Returning to the Super Bowl
The campaign is a splash for Nike, which has skipped the Super Bowl for nearly three decades.
Hubbard said the decision to return was largely influenced by the fact that there are “very few shared cultural moments anymore,” and that Nike wants to show up in both “the biggest sport moments and the smallest sport moments.”
Before its 27-year hiatus, Nike was a regular Super Bowl advertiser, consistently delivering ads with longtime creative partner Wieden+Kennedy, Ad Age senior reporter Adrianne Pasquarelli notes.
Nike’s 1992 commercial “Hare,” which featured Michael Jordan and Bugs Bunny, is lauded as one of the most memorable of all time, while its 1997 “Super Bowl Party” featured celebrities including Tyra Banks, Spike Lee, Stevie Wonder and Chris Rock as a puppet.

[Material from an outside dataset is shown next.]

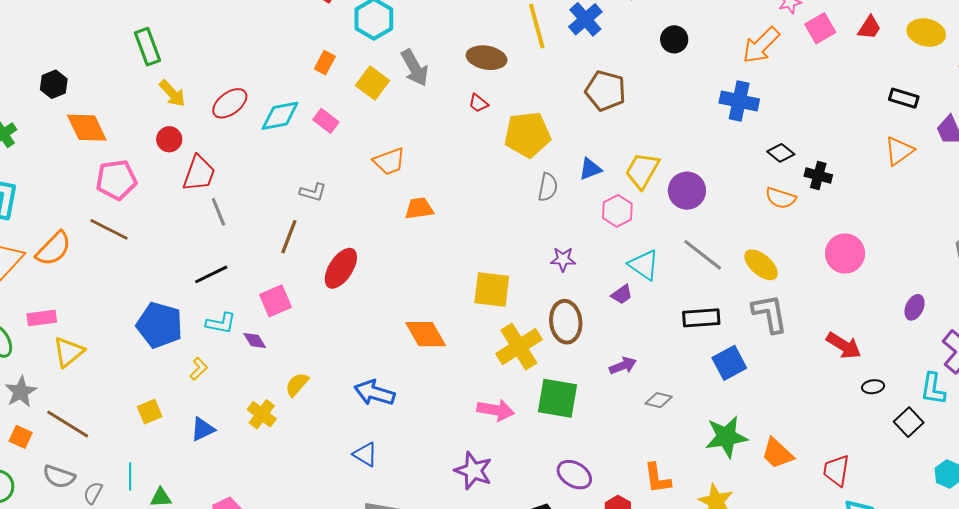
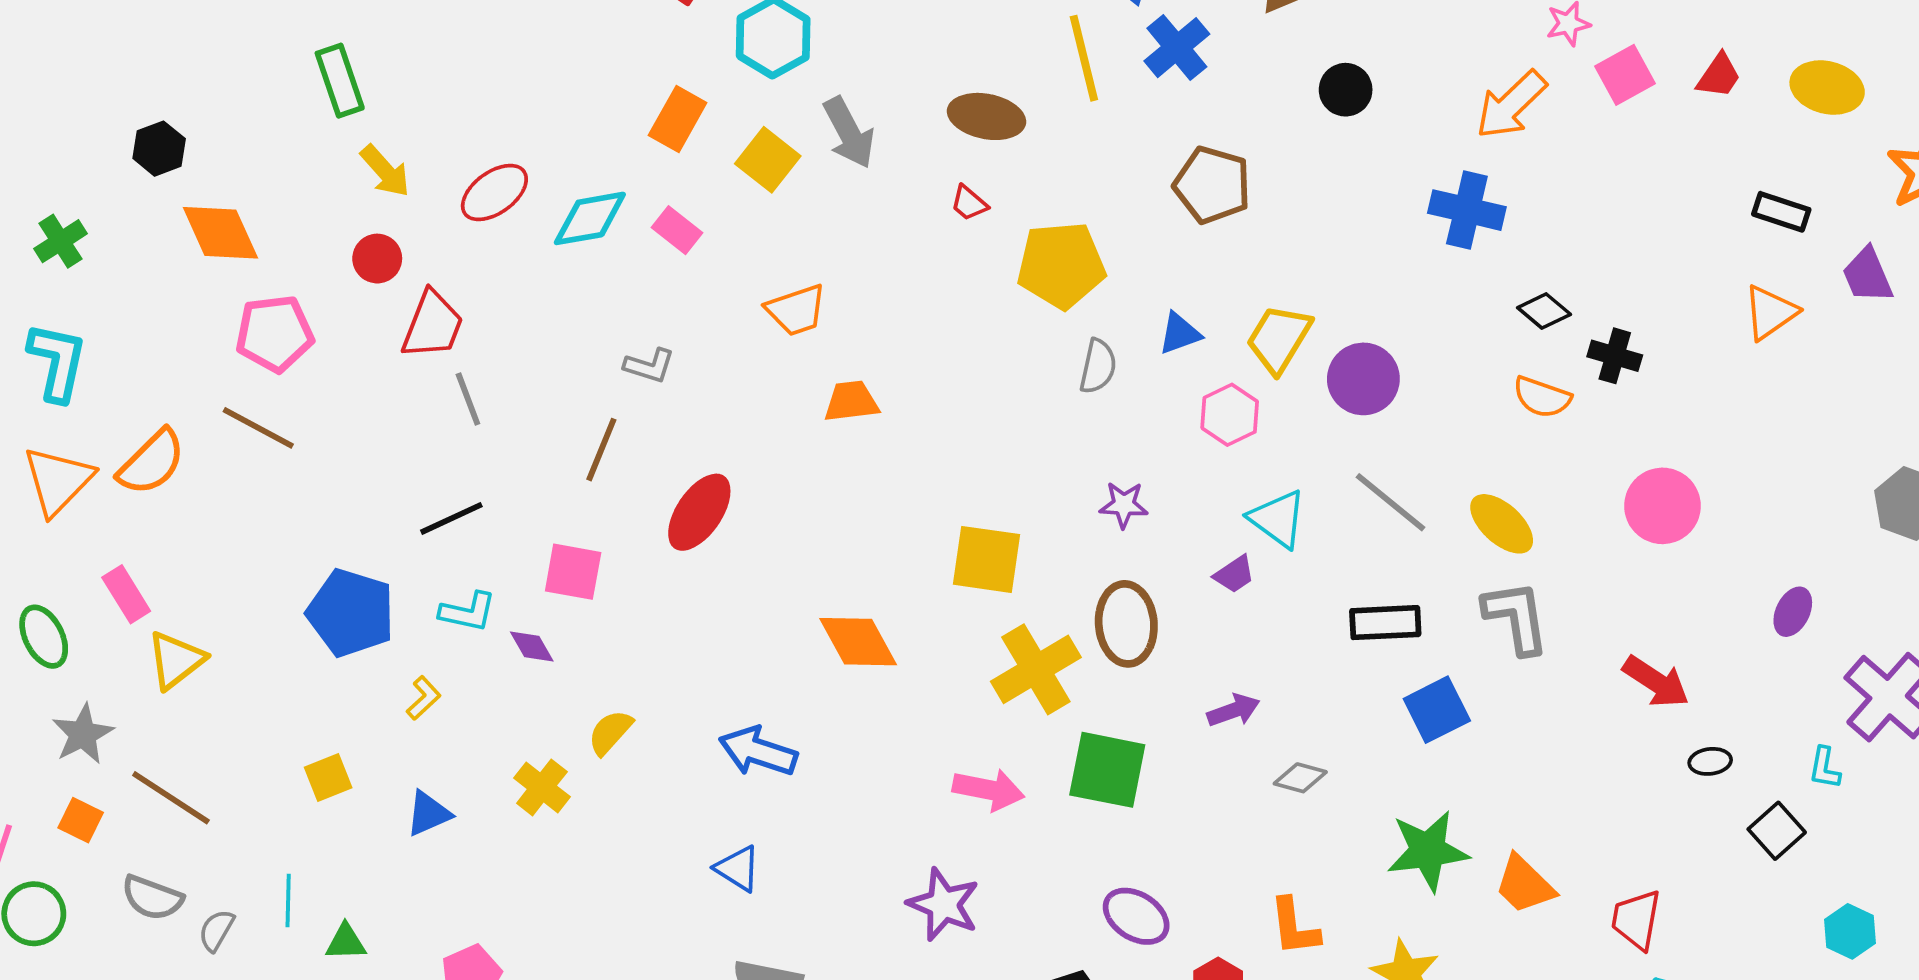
orange rectangle: (325, 63) -> (678, 119), size x1.4
pink square: (275, 301) -> (573, 572), turned 32
pink rectangle: (42, 318) -> (126, 594), turned 64
cyan L-shape: (933, 389) -> (1825, 768), size x0.7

Nike’s last Super Bowl appearance occurred in 1998, when it caused a stir with a spot that ditched clothes for bare skin. The 60-second ad featured basketball player David Robinson and Olympic runners Michael Johnson and Suzy Hamilton, working out, running or otherwise playing their sport naked.

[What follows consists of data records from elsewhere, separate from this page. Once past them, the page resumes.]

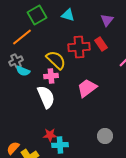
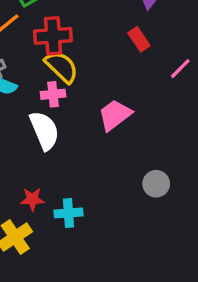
red cross: (79, 47) -> (53, 36), moved
red star: (50, 135) -> (32, 199), moved
gray circle: (105, 136) -> (156, 184), moved

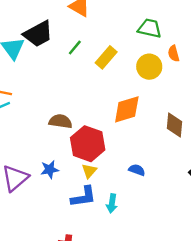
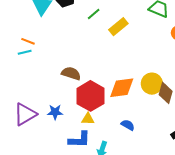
yellow circle: (149, 67) -> (152, 84), moved
orange diamond: (127, 109) -> (122, 88), moved
yellow triangle: (89, 171) -> (88, 119), turned 40

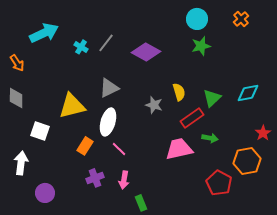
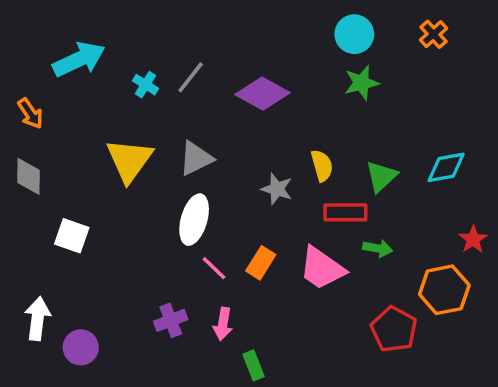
yellow triangle: (72, 106) -> (129, 160), moved, turned -40
red rectangle: (192, 118) -> (345, 212), turned 35
orange rectangle: (85, 146) -> (261, 263), moved
pink trapezoid: (179, 149) -> (322, 268), turned -132
white arrow: (21, 163) -> (38, 319), moved

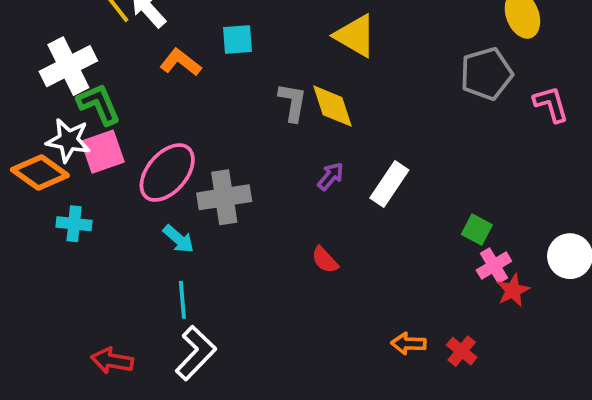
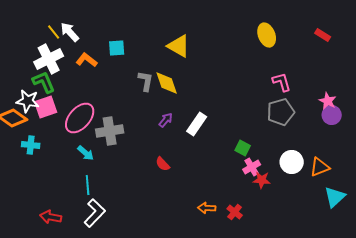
white cross: (68, 66) -> (49, 59), moved
gray pentagon: (486, 74) -> (281, 112), moved
red star: (513, 290) -> (262, 180), turned 30

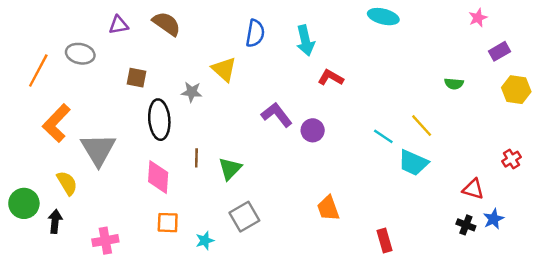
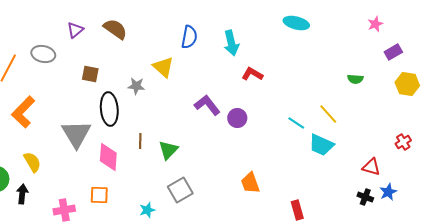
purple triangle: (119, 25) -> (75, 30), turned -30
gray triangle: (98, 150) -> (76, 134), moved
orange square: (168, 223) -> (99, 195), moved

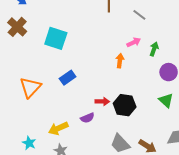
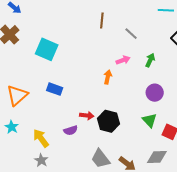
green arrow: (154, 49) -> (150, 60), moved
blue rectangle: (68, 78) -> (55, 89), turned 49
yellow arrow: (58, 128) -> (41, 138), turned 72
cyan star: (29, 143) -> (12, 127), moved

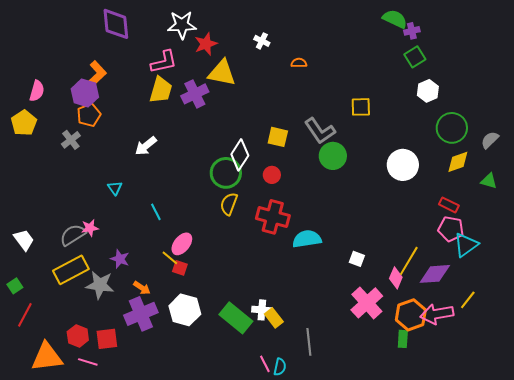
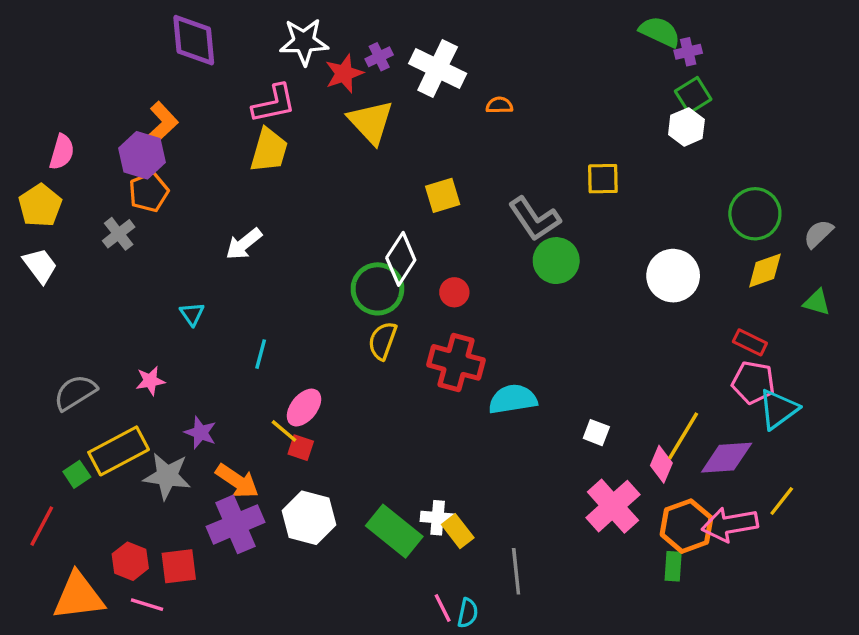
white cross: (262, 41) -> (438, 68), size x2.0
yellow triangle: (222, 73) -> (371, 122), turned 36
white hexagon: (428, 91) -> (686, 127), moved
purple cross: (195, 94) -> (379, 57), moved, size x0.6
yellow square: (278, 137) -> (443, 195), moved, turned -30
cyan line: (156, 212) -> (261, 354), turned 42
gray semicircle: (73, 235) -> (75, 392), moved
white trapezoid: (24, 240) -> (40, 266), moved
green square: (15, 286) -> (77, 474), moved
orange arrow: (142, 288) -> (237, 481), size x1.5

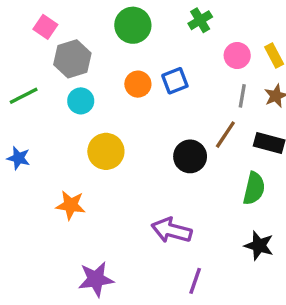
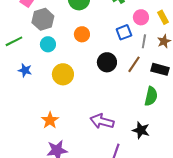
blue square: (175, 81) -> (124, 32), moved
black circle: (190, 156) -> (107, 62), moved
blue star: (18, 158) -> (25, 70), moved
orange star: (71, 205) -> (50, 120), moved, turned 30
black star: (259, 246) -> (141, 130), moved

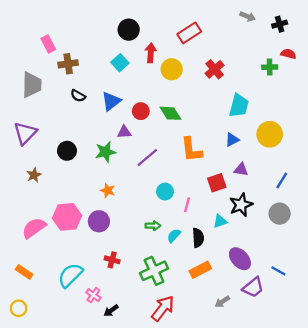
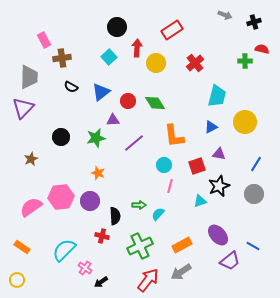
purple triangle: (25, 133) -> (23, 108), moved
cyan circle: (165, 192) -> (164, 165), moved
black semicircle: (198, 238) -> (115, 216), moved
gray arrow: (222, 302) -> (181, 272), moved, size x1.5

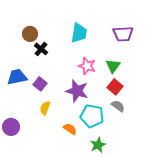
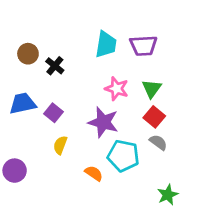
brown circle: (30, 34) -> (28, 54), moved
purple trapezoid: (123, 34) -> (143, 46), moved
green star: (98, 145) -> (168, 195), moved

Now, its return to the Big Game comes as Nike seeks to reverse sales struggles amid increased competition.
Recently, the brand launched a series of campaigns backed by striking creative to drive sales, all focused on winning. In July, the brand’s Olympics campaign narrated by Willem Dafoe and featuring longtime stars such as LeBron James and Serena Williams, made the bold assertion that winning is an exclusive art that is not for everyone.
A subsequent running campaign launched in September emphasized the challenge of running in any conditions, asserting that “Winning Isn’t Comfortable.”
The current Super Bowl campaign follows a similar line of thinking, celebrating the grit it takes to win and empowering women athletes who fight against the odds to become winners, explained Hubbard.
“In talking [with the athletes], they felt like, from a societal perspective, winning was getting a losing reputation, and that this idea of being obsessive, being all in on something, being maniacal, going after your goals with a single-minded focus, was becoming a little taboo in society. It felt like our athletes felt that they have this drive in them that isn’t being celebrated in society anymore. That was the impetus of the Olympics campaign,” she told Ad Age. “Winning is so personal, and winning doesn’t have to have one face. It has many different faces. So, this idea of continuing to dimensionalize winning feels like a nice space for us right now.”